◆ **Task to carry out**
Only the line containing "deterioramento della" and the lines after it, through the end of the data below, are to be returned, each exactly as it stands.

◆ **Extracted material**

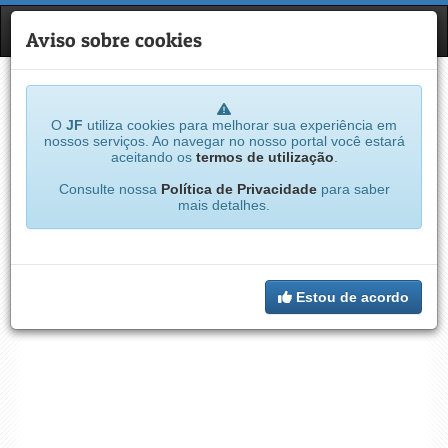
JF
NAVE
Aviso sobre cookies
O
JF
utiliza cookies para melhorar sua experiência em
nossos serviços. Ao navegar no nosso portal você estará
aceitando os
termos de utilização
.
Consulte nossa
Política de Privacidade
para saber
mais detalhes.
Estou de acordo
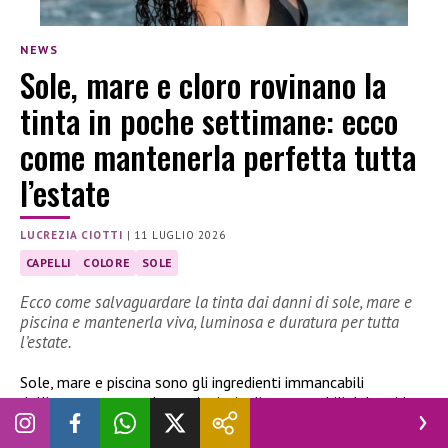
NEWS
Sole, mare e cloro rovinano la
tinta in poche settimane: ecco
come mantenerla perfetta tutta
l’estate
LUCREZIA CIOTTI
|
11 LUGLIO 2026
CAPELLI
COLORE
SOLE
Ecco come salvaguardare la tinta dai danni di sole, mare e
piscina e mantenerla viva, luminosa e duratura per tutta
l’estate.
Sole, mare e piscina sono gli ingredienti immancabili
dell’
estate
, ma anche tra i principali responsabili del rapido
deterioramento della
tinta
. Raggi UV, salsedine e cloro
agiscono in sinergia sulla fibra capillare, rendendo il colore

◆ **Response**
deterioramento della
tinta
. Raggi UV, salsedine e cloro
agiscono in sinergia sulla fibra capillare, rendendo il colore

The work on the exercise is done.